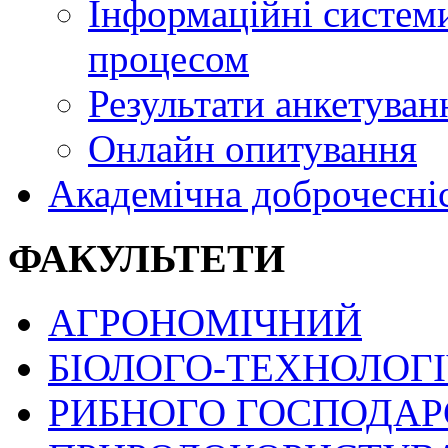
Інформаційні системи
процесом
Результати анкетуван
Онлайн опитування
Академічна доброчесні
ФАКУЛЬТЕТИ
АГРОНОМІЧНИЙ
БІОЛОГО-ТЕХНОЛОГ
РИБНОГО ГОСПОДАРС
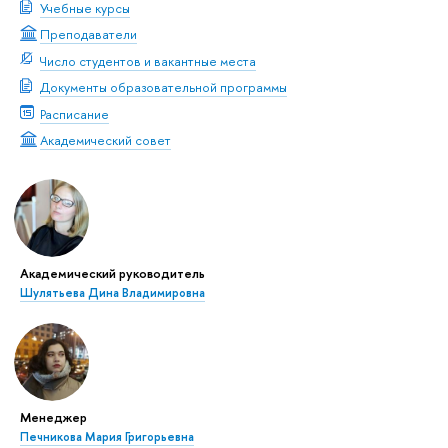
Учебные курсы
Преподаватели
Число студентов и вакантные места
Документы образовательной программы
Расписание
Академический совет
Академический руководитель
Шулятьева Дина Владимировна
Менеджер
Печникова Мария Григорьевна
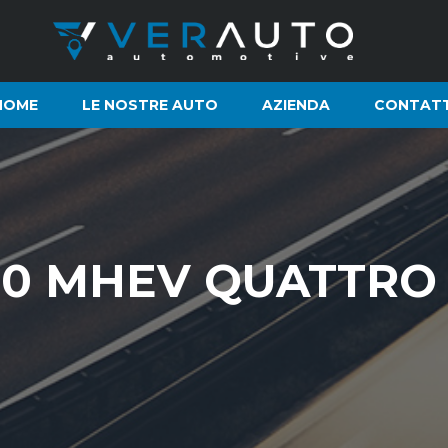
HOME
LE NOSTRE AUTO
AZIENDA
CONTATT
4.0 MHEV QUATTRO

### Assignment:
Note how many lines of the listing above contain the string "Академический", and give that number with nothing added.

### Expected answer:
2